[Stored items from a collection]

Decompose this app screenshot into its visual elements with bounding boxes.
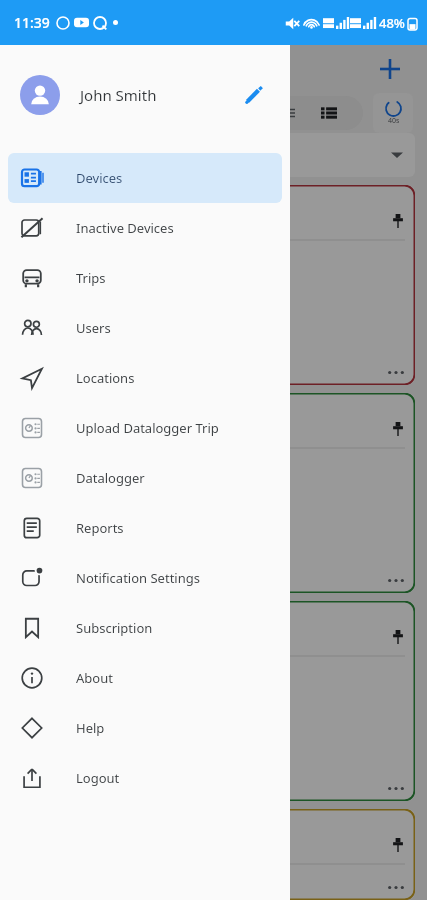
button[interactable]: 100.0% — [12, 809, 415, 900]
staticText: Logout — [76, 769, 120, 787]
staticText: Carbon Dioxide - %CO — [22, 253, 157, 271]
staticText: Locations — [76, 369, 135, 387]
other: Pin — [391, 630, 405, 644]
staticText: 48% — [379, 14, 405, 32]
staticText: All Devices — [24, 146, 89, 164]
button[interactable]: Notification Settings — [8, 553, 282, 603]
staticText: %CO2 — [22, 277, 59, 295]
staticText: 0.0% — [40, 195, 65, 210]
button[interactable]: Help — [8, 703, 282, 753]
button[interactable]: 30.0% — [12, 601, 415, 801]
staticText: 41.0% — [96, 611, 127, 626]
other: Pin — [391, 214, 405, 228]
button[interactable]: Add — [375, 54, 405, 84]
staticText: Reports — [76, 519, 124, 537]
button[interactable]: Inactive Devices — [8, 203, 282, 253]
other: More options — [387, 370, 405, 375]
other: More options — [387, 786, 405, 791]
staticText: Temperature — [22, 669, 101, 687]
staticText: 30.0% — [90, 195, 121, 210]
button[interactable]: All Devices — [12, 133, 415, 177]
button[interactable]: Locations — [8, 353, 282, 403]
button[interactable] — [253, 96, 363, 130]
staticText: Users — [76, 319, 111, 337]
button[interactable]: Devices — [8, 153, 282, 203]
staticText: Temperature — [22, 461, 101, 479]
other: Pin — [391, 838, 405, 852]
staticText: Help — [76, 719, 105, 737]
button[interactable]: 0.0% — [12, 185, 415, 385]
button[interactable]: John Smith — [0, 45, 290, 145]
staticText: 40s — [388, 116, 400, 126]
staticText: Upload Datalogger Trip — [76, 419, 219, 437]
other: More options — [387, 578, 405, 583]
button[interactable]: Logout — [8, 753, 282, 803]
button[interactable]: Users — [8, 303, 282, 353]
other: Pin — [391, 422, 405, 436]
button[interactable]: Edit profile — [236, 78, 270, 112]
staticText: 11:39 — [14, 13, 50, 32]
staticText: Devices — [76, 169, 123, 187]
other: More options — [387, 885, 405, 890]
staticText: Inactive Devices — [76, 219, 174, 237]
button[interactable]: Refresh — [373, 93, 413, 133]
staticText: John Smith — [80, 85, 157, 105]
staticText: Subscription — [76, 619, 153, 637]
staticText: Datalogger — [76, 469, 145, 487]
staticText: About — [76, 669, 113, 687]
staticText: Trips — [76, 269, 106, 287]
button[interactable]: 13.0% — [12, 393, 415, 593]
button[interactable]: About — [8, 653, 282, 703]
button[interactable]: Reports — [8, 503, 282, 553]
button[interactable]: Datalogger — [8, 453, 282, 503]
staticText: Notification Settings — [76, 569, 200, 587]
button[interactable]: Subscription — [8, 603, 282, 653]
button[interactable]: Upload Datalogger Trip — [8, 403, 282, 453]
button[interactable]: Trips — [8, 253, 282, 303]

__YOUR ASSIGNMENT__:
Could you copy every line from the records that has "Smith" in it?

__PROBLEM SOLUTION__:
button[interactable]: John Smith — [0, 45, 290, 145]
staticText: John Smith — [80, 85, 157, 105]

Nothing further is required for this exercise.